About this exercise: Copy each line below that contains "Professionals".

Source material:
--- START ---
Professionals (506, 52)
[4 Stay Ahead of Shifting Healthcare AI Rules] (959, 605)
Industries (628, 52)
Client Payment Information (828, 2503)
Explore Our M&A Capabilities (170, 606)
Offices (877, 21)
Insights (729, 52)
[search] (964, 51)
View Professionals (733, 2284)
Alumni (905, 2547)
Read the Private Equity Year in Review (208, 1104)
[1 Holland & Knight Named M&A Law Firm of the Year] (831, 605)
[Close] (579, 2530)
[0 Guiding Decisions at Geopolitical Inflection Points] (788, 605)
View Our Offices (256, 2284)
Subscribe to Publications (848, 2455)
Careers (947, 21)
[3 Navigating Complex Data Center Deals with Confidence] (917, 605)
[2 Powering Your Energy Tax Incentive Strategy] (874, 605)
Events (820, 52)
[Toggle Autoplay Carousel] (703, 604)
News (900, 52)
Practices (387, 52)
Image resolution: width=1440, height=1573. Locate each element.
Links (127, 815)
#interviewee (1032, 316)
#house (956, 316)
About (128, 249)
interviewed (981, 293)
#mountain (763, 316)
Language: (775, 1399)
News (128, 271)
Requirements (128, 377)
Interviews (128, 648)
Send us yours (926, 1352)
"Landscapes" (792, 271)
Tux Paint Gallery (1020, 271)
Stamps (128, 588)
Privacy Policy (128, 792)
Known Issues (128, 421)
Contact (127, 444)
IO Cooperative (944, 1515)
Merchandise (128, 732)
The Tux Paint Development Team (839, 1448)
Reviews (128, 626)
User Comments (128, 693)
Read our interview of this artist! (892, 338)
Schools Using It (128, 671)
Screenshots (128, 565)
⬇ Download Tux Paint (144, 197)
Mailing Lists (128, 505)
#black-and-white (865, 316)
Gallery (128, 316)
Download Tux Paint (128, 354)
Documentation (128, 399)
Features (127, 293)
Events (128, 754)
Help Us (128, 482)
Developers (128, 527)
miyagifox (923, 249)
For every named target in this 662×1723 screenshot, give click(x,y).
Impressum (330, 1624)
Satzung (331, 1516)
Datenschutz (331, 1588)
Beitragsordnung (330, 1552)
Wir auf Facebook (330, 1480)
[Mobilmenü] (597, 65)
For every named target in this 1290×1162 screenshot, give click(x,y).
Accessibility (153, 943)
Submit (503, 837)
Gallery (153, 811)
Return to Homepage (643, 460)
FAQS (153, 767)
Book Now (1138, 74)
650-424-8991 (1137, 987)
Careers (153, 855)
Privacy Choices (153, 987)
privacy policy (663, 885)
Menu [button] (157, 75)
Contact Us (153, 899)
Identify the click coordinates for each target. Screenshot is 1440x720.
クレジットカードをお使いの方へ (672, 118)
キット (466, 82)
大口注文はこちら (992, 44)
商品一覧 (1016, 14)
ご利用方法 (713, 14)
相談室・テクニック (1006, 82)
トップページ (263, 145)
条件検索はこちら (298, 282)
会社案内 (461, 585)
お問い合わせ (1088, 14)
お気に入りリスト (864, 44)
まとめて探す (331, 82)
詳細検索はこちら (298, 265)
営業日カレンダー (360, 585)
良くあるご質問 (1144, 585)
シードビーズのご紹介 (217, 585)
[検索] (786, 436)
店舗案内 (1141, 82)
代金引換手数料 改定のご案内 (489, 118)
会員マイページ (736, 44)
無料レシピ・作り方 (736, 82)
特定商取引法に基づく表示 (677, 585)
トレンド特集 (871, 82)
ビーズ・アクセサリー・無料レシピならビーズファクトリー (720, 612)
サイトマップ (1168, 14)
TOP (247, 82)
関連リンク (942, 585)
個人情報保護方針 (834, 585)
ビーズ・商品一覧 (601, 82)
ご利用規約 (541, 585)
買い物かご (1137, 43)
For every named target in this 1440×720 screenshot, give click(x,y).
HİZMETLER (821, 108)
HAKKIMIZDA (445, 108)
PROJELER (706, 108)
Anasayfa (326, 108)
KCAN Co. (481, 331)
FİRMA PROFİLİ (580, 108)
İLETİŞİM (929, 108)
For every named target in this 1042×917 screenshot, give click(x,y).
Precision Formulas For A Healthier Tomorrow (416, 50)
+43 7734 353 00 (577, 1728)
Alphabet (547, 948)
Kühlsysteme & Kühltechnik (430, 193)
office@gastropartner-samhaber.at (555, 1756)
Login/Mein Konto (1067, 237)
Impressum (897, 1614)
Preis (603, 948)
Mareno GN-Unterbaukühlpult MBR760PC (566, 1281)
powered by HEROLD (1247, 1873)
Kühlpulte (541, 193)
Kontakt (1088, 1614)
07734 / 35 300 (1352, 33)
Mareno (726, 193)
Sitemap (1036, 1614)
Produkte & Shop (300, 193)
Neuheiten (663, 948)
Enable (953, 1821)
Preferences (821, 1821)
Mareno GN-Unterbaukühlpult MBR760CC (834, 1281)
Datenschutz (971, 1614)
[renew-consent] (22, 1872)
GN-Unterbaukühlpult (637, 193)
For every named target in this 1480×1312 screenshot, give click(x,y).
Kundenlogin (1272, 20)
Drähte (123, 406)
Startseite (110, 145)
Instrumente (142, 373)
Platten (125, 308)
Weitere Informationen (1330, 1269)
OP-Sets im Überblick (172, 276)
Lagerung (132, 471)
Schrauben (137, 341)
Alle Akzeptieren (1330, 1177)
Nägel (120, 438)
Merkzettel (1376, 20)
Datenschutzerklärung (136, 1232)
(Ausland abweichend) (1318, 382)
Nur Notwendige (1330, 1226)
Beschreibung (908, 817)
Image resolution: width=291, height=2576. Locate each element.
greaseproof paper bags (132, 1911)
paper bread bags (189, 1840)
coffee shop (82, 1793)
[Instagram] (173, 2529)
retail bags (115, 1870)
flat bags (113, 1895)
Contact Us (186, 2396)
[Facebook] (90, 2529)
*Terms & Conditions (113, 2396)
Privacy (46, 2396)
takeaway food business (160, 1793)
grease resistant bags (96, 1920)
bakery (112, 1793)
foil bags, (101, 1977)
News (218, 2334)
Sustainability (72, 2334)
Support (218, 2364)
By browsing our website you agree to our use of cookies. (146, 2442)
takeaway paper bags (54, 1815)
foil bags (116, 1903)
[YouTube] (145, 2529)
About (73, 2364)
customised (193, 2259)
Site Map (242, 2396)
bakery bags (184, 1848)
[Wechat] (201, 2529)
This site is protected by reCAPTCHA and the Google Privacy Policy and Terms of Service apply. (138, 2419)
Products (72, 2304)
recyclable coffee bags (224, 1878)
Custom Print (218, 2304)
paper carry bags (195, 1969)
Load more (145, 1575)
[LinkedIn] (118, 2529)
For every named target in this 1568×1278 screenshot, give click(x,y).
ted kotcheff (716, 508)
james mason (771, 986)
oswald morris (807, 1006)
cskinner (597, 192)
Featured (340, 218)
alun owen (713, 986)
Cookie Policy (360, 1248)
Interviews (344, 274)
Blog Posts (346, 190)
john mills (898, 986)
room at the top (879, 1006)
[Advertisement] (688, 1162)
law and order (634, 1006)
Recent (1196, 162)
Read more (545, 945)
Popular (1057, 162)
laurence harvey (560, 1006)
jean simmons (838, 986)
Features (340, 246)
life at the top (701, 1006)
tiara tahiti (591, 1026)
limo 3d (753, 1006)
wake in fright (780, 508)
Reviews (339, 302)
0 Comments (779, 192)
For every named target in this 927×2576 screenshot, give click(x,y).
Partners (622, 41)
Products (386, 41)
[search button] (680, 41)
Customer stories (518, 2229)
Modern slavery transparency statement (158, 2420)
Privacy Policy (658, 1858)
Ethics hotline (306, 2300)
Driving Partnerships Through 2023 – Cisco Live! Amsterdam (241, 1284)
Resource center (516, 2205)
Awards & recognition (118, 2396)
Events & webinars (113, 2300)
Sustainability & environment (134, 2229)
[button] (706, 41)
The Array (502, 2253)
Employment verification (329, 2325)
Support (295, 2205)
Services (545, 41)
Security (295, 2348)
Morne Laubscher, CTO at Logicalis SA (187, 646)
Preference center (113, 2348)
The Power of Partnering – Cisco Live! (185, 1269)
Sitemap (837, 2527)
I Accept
--- END ---
Response area:
Professionals (506, 52)
View Professionals (733, 2284)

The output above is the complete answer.